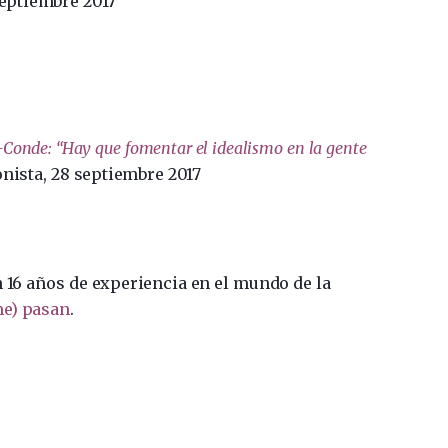
septiembre 2017
Conde: “Hay que fomentar el idealismo en la gente
onista, 28 septiembre 2017
n 16 años de experiencia en el mundo de la
me) pasan
.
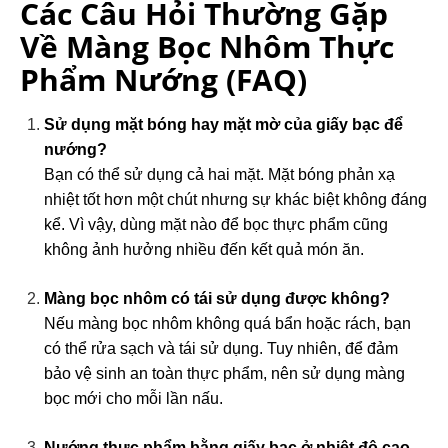
Các Câu Hỏi Thường Gặp
Về Màng Bọc Nhôm Thực
Phẩm Nướng (FAQ)
Sử dụng mặt bóng hay mặt mờ của giấy bạc để
nướng?
Bạn có thể sử dụng cả hai mặt. Mặt bóng phản xạ
nhiệt tốt hơn một chút nhưng sự khác biệt không đáng
kể. Vì vậy, dùng mặt nào để bọc thực phẩm cũng
không ảnh hưởng nhiều đến kết quả món ăn.
Màng bọc nhôm có tái sử dụng được không?
Nếu màng bọc nhôm không quá bẩn hoặc rách, bạn
có thể rửa sạch và tái sử dụng. Tuy nhiên, để đảm
bảo vệ sinh an toàn thực phẩm, nên sử dụng màng
bọc mới cho mỗi lần nấu.
Nướng thực phẩm bằng giấy bạc ở nhiệt độ cao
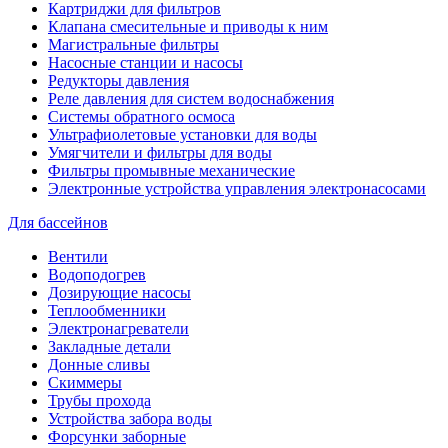
Картриджи для фильтров
Клапана смесительные и приводы к ним
Магистральные фильтры
Насосные станции и насосы
Редукторы давления
Реле давления для систем водоснабжения
Системы обратного осмоса
Ультрафиолетовые установки для воды
Умягчители и фильтры для воды
Фильтры промывные механические
Электронные устройства управления электронасосами
Для бассейнов
Вентили
Водоподогрев
Дозирующие насосы
Теплообменники
Электронагреватели
Закладные детали
Донные сливы
Скиммеры
Трубы прохода
Устройства забора воды
Форсунки заборные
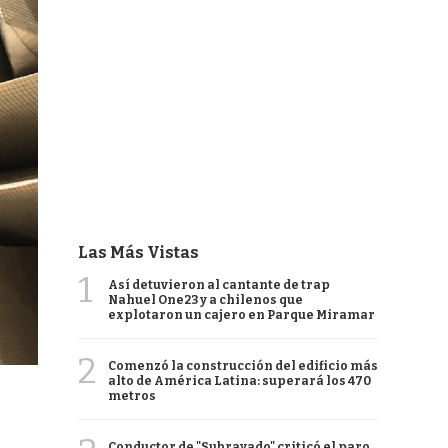
Las Más Vistas
1
Así detuvieron al cantante de trap
Nahuel One23 y a chilenos que
explotaron un cajero en Parque Miramar
2
Comenzó la construcción del edificio más
alto de América Latina: superará los 470
metros
Conductor de "Subrayado" criticó el paro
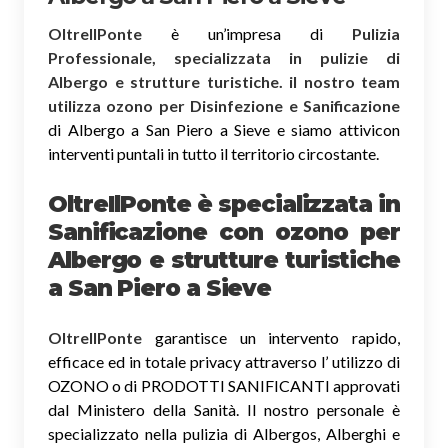
OltreIlPonte
è un’impresa di
Pulizia
Professionale, specializzata in pulizie di
Albergo e strutture turistiche. il nostro team
utilizza ozono per Disinfezione e Sanificazione
di Albergo a San Piero a Sieve e siamo attivicon
interventi puntali in tutto il territorio circostante.
OltreIlPonte è specializzata in
Sanificazione
con ozono
per
Albergo e strutture turistiche
a San Piero a Sieve
OltreIlPonte
garantisce un intervento rapido,
efficace ed in totale privacy attraverso l’ utilizzo di
OZONO o di PRODOTTI SANIFICANTI approvati
dal Ministero della Sanità. Il nostro personale è
specializzato nella pulizia di Albergos, Alberghi e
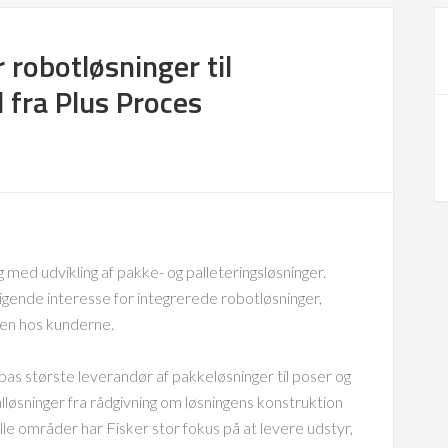
 robotløsninger til
l fra Plus Proces
med udvikling af pakke- og palleteringsløsninger.
gende interesse for integrerede robotløsninger,
ten hos kunderne.
as største leverandør af pakkeløsninger til poser og
øsninger fra rådgivning om løsningens konstruktion
å alle områder har Fisker stor fokus på at levere udstyr,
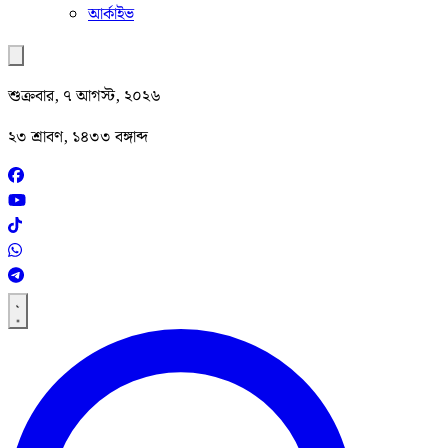
আর্কাইভ
শুক্রবার, ৭ আগস্ট, ২০২৬
২৩ শ্রাবণ, ১৪৩৩ বঙ্গাব্দ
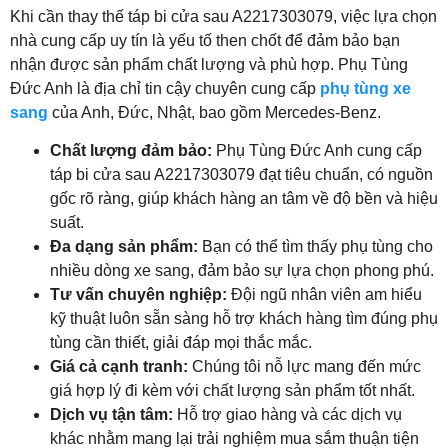
Khi cần thay thế táp bi cửa sau A2217303079, việc lựa chọn
nhà cung cấp uy tín là yếu tố then chốt để đảm bảo bạn
nhận được sản phẩm chất lượng và phù hợp. Phụ Tùng
Đức Anh là địa chỉ tin cậy chuyên cung cấp
phụ tùng xe
sang
của Anh, Đức, Nhật, bao gồm Mercedes-Benz.
Chất lượng đảm bảo:
Phụ Tùng Đức Anh cung cấp
táp bi cửa sau A2217303079 đạt tiêu chuẩn, có nguồn
gốc rõ ràng, giúp khách hàng an tâm về độ bền và hiệu
suất.
Đa dạng sản phẩm:
Bạn có thể tìm thấy phụ tùng cho
nhiều dòng xe sang, đảm bảo sự lựa chọn phong phú.
Tư vấn chuyên nghiệp:
Đội ngũ nhân viên am hiểu
kỹ thuật luôn sẵn sàng hỗ trợ khách hàng tìm đúng phụ
tùng cần thiết, giải đáp mọi thắc mắc.
Giá cả cạnh tranh:
Chúng tôi nỗ lực mang đến mức
giá hợp lý đi kèm với chất lượng sản phẩm tốt nhất.
Dịch vụ tận tâm:
Hỗ trợ giao hàng và các dịch vụ
khác nhằm mang lại trải nghiệm mua sắm thuận tiện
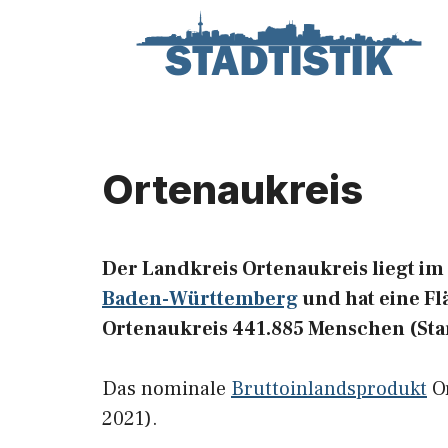
Zum
Inhalt
springen
Ortenaukreis
Der Landkreis Ortenaukreis liegt im
Baden-Württemberg
und hat eine Fl
Ortenaukreis 441.885 Menschen (Stan
Das nominale
Bruttoinlandsprodukt
Or
2021).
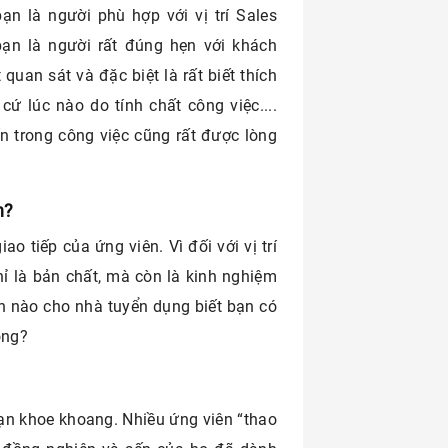
ạn là người phù hợp với vị trí Sales
bạn là người rất đúng hẹn với khách
 quan sát và đặc biệt là rất biết thích
ứ lúc nào do tính chất công việc....
n trong công việc cũng rất được lòng
n?
o tiếp của ứng viên. Vì đối với vị trí
ỉ là bản chất, mà còn là kinh nghiệm
ần nào cho nhà tuyển dụng biết bạn có
ông?
ạn khoe khoang. Nhiều ứng viên “thao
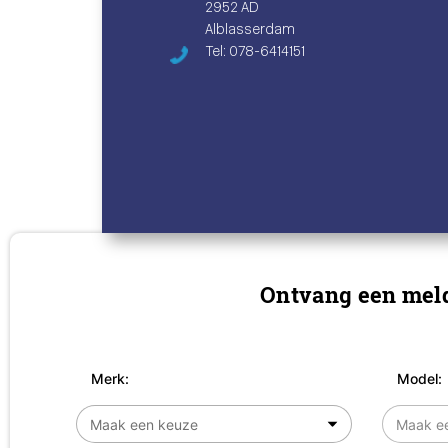
2952 AD
Alblasserdam
Tel: 078-6414151
Ontvang een meld
Merk:
Model:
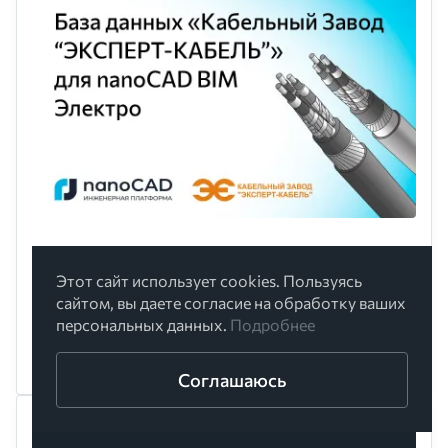
База оборудования компании
«Кабельный Завод “ЭКСПЕРТ-
Этот сайт использует cookies. Пользуясь
сайтом, вы даете согласие на обработку ваших
КАБЕЛЬ”» для nanoCAD BIM Электро
персональных данных.
Подробнее
07 АВГУСТА 2026
Соглашаюсь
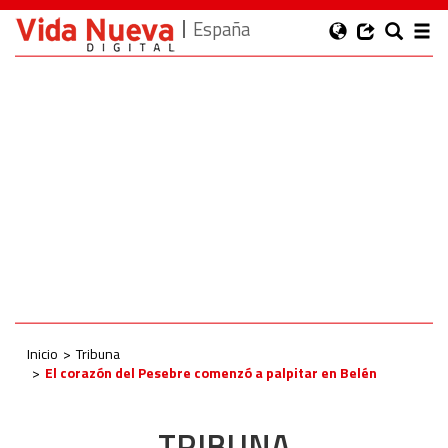
España
Inicio
Tribuna
El corazón del Pesebre comenzó a palpitar en Belén
TRIBUNA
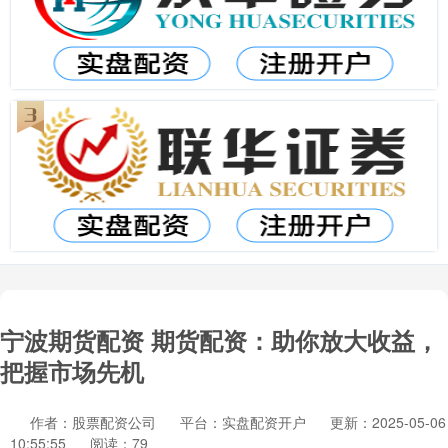
宁波期货配资 期货配资：助你放大收益，
把握市场先机
作者：股票配资公司
平台：实盘配资开户
更新：2025-05-06
10:55:55
阅读：79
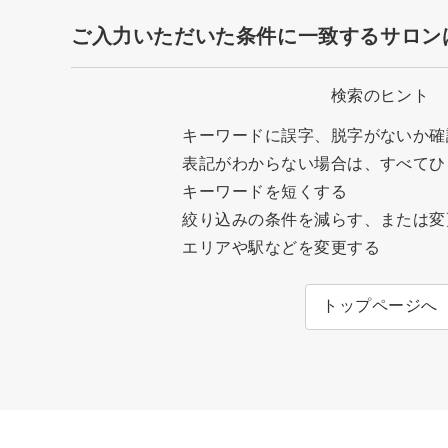
ご入力いただいた条件に一致するサロン
検索のヒント
キーワードに誤字、脱字がないか確
表記がわからない場合は、すべてひ
キーワードを短くする
絞り込みの条件を減らす、または変
エリアや駅などを変更する
トップページへ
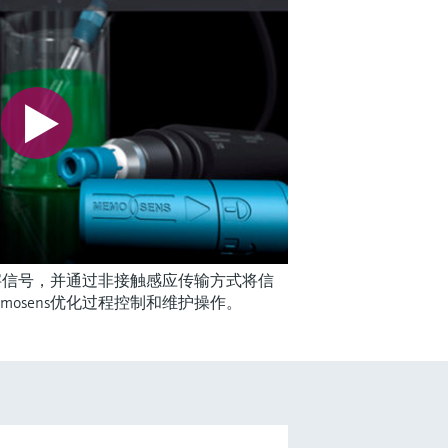
成数字信号，并通过非接触感应传输方式将信
osens优化过程控制和维护操作。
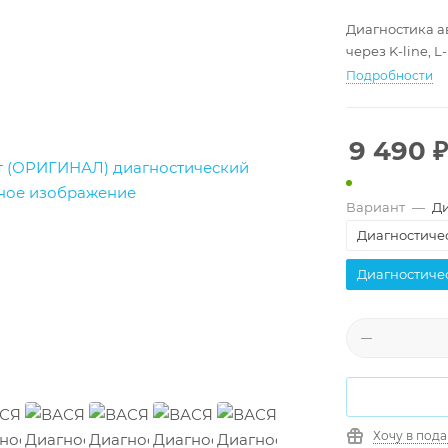
Диагностика а
через K-line, 
Подробности
9 490
₽
Вариант
—
Ди
Диагностичес
Диагностичес
Хочу в под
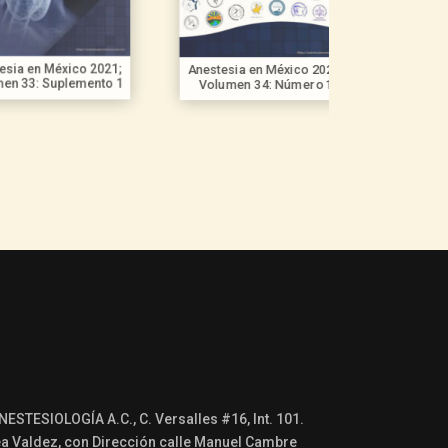
Anestesia en 
 México 2021;
Anestesia en México 2022;
Volumen 34
 Suplemento 1
Volumen 34: Número 1
TESIOLOGÍA A.C., C. Versalles #16, Int. 101.
a Valdez, con Dirección calle Manuel Cambre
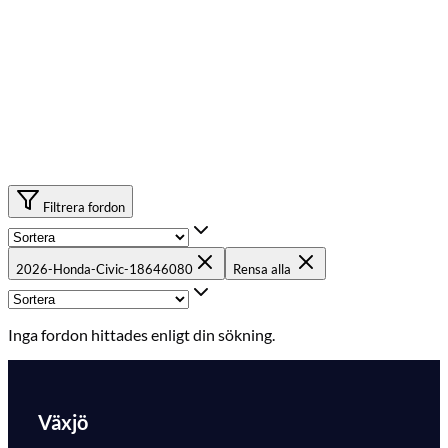
Filtrera fordon
2026-Honda-Civic-18646080
Rensa alla
Inga fordon hittades enligt din sökning.
Växjö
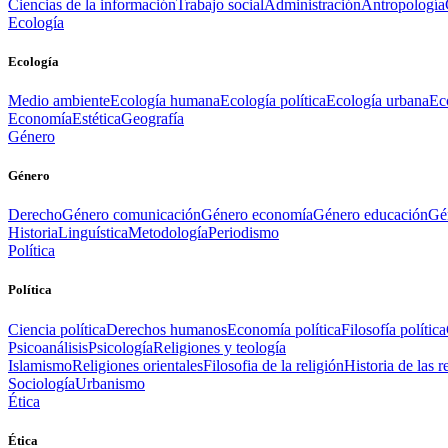
Ciencias de la información
Trabajo social
Administración
Antropología
Ecología
Ecología
Medio ambiente
Ecología humana
Ecología política
Ecología urbana
Ec
Economía
Estética
Geografía
Género
Género
Derecho
Género comunicación
Género economía
Género educación
Gén
Historia
Linguística
Metodología
Periodismo
Política
Política
Ciencia política
Derechos humanos
Economía política
Filosofía política
Psicoanálisis
Psicología
Religiones y teología
Islamismo
Religiones orientales
Filosofia de la religión
Historia de las r
Sociología
Urbanismo
Ética
Ética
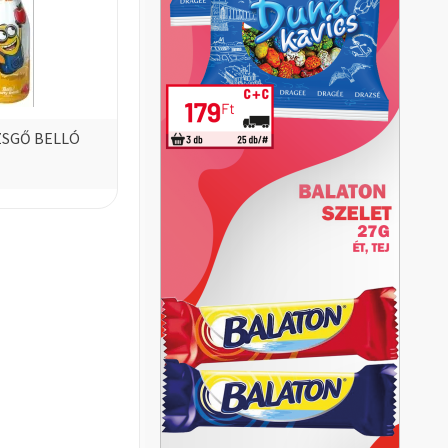
SGŐ BELLÓ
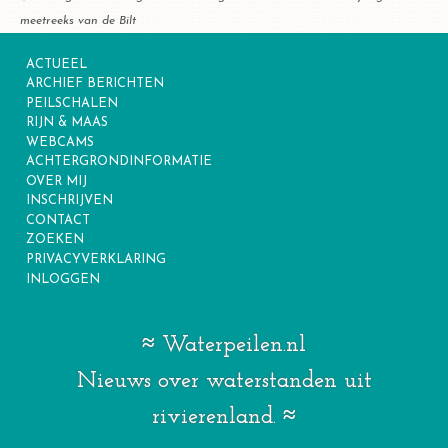
meetreeks van de Bilt
ACTUEEL
ARCHIEF BERICHTEN
PEILSCHALEN
RIJN & MAAS
WEBCAMS
ACHTERGRONDINFORMATIE
OVER MIJ
INSCHRIJVEN
CONTACT
ZOEKEN
PRIVACYVERKLARING
INLOGGEN
Waterpeilen.nl
Nieuws over waterstanden uit
rivierenland.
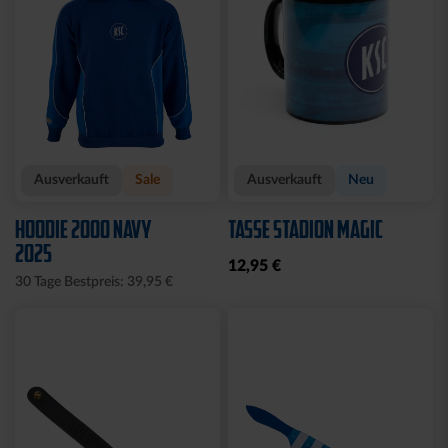
Ausverkauft
Sale
Ausverkauft
Neu
HOODIE 2000 NAVY
TASSE STADION MAGIC
2025
12,95 €
30 Tage Bestpreis: 39,95 €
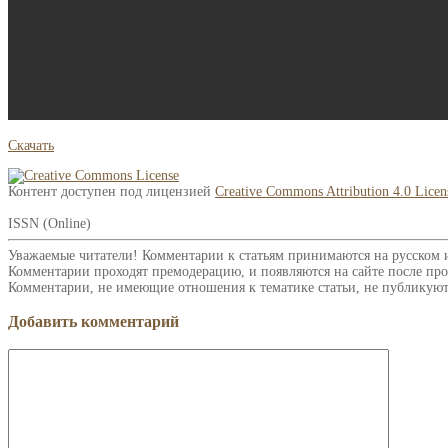
Скачать
Контент доступен под лицензией
Creative Commons Attribution 4.0 Licen
ISSN (Online)
Уважаемые читатели! Комментарии к статьям принимаются на русском 
Комментарии проходят премодерацию, и появляются на сайте после про
Комментарии, не имеющие отношения к тематике статьи, не публикуют
Добавить комментарий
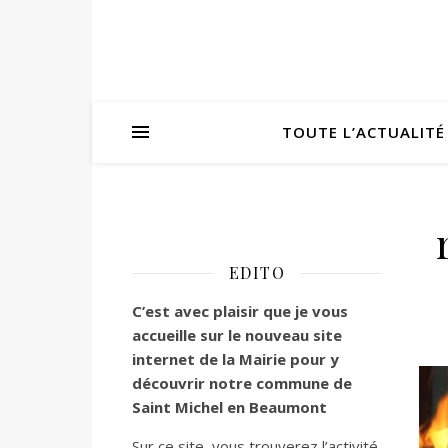
TOUTE L’ACTUALITÉ
EDITO
C’est
avec plaisir que je vous
accueille sur le nouveau site
internet de la Mairie pour y
découvrir notre commune de
Saint Michel en Beaumont
Sur ce site, vous trouverez l’activité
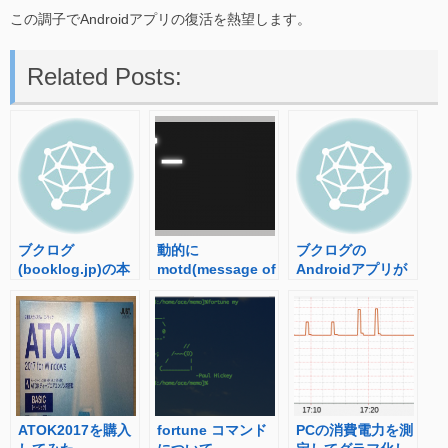
この調子でAndroidアプリの復活を熱望します。
Related Posts:
ブクログ
動的に
ブクログの
(booklog.jp)の本
motd(message of
Androidアプリが
棚を表示する
the day)を表示さ
提供終了していた
wordpress用プラ
せる –
グインを作ってみ
Debian/Ubuntu編
た
–
ATOK2017を購入
fortune コマンド
PCの消費電力を測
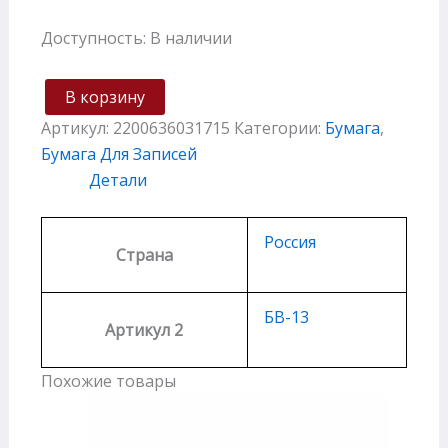
Доступность:
В наличии
В корзину
Артикул:
2200636031715
Категории:
Бумага
,
Бумага Для Записей
Детали
Россия
Страна
БВ-13
Артикул 2
Похожие товары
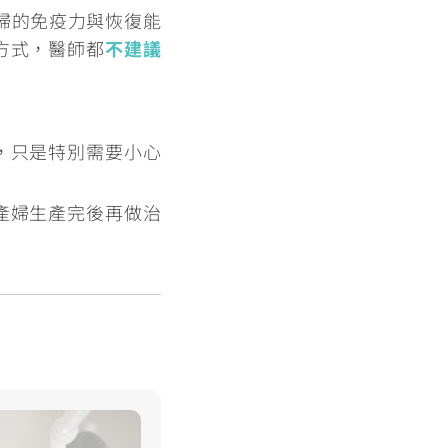
婦的免疫力與恢復能
方式，醫師都
不建議
，只是特別需要小心
產婦生產完後再做治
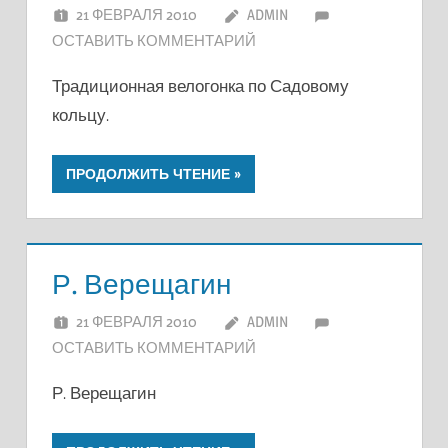
21 ФЕВРАЛЯ 2010
ADMIN
ОСТАВИТЬ КОММЕНТАРИЙ
Традиционная велогонка по Садовому
кольцу.
ПРОДОЛЖИТЬ ЧТЕНИЕ
Р. Верещагин
21 ФЕВРАЛЯ 2010
ADMIN
ОСТАВИТЬ КОММЕНТАРИЙ
Р. Верещагин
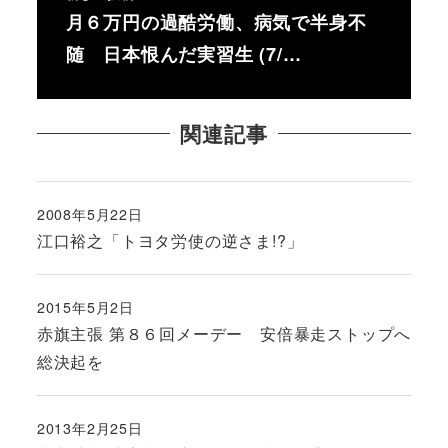
月６万円の過酷労働、病気で半身不
随 日本恨んだ実習生 (7/…
関連記事
2008年5月22日
投稿日
江口裕之「トヨタ労使の逆さま!?」
2015年5月2日
投稿日
赤旗主張 第８６回メーデー 安倍暴走ストップへ
総決起を
2013年2月25日
投稿日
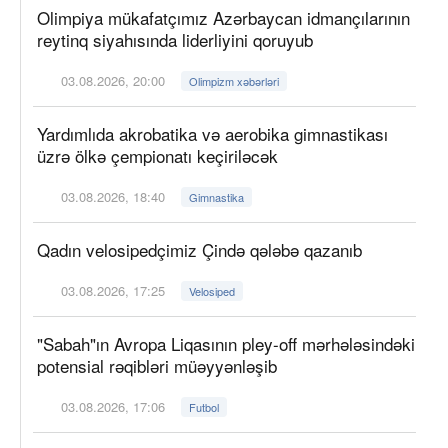
Olimpiya mükafatçımız Azərbaycan idmançılarının
reytinq siyahısında liderliyini qoruyub
03.08.2026, 20:00
Olimpizm xəbərləri
Yardımlıda akrobatika və aerobika gimnastikası
üzrə ölkə çempionatı keçiriləcək
03.08.2026, 18:40
Gimnastika
Qadın velosipedçimiz Çində qələbə qazanıb
03.08.2026, 17:25
Velosiped
"Sabah"ın Avropa Liqasının pley-off mərhələsindəki
potensial rəqibləri müəyyənləşib
03.08.2026, 17:06
Futbol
****
§ **WHAT TO WORK ON**
Print exactly what appears from the first line of the listing above down to the line containing "nhiệt tốt hơn", inclusive, and leave out all pictures.

§ **SOLUTION FOR THIS PROBLEM**
septiembre 2017
Conde: “Hay que fomentar el idealismo en la gente
onista, 28 septiembre 2017
n 16 años de experiencia en el mundo de la
me) pasan
.
Các Câu Hỏi Thường Gặp
Về Màng Bọc Nhôm Thực
Phẩm Nướng (FAQ)
Sử dụng mặt bóng hay mặt mờ của giấy bạc để
nướng?
Bạn có thể sử dụng cả hai mặt. Mặt bóng phản xạ
nhiệt tốt hơn một chút nhưng sự khác biệt không đáng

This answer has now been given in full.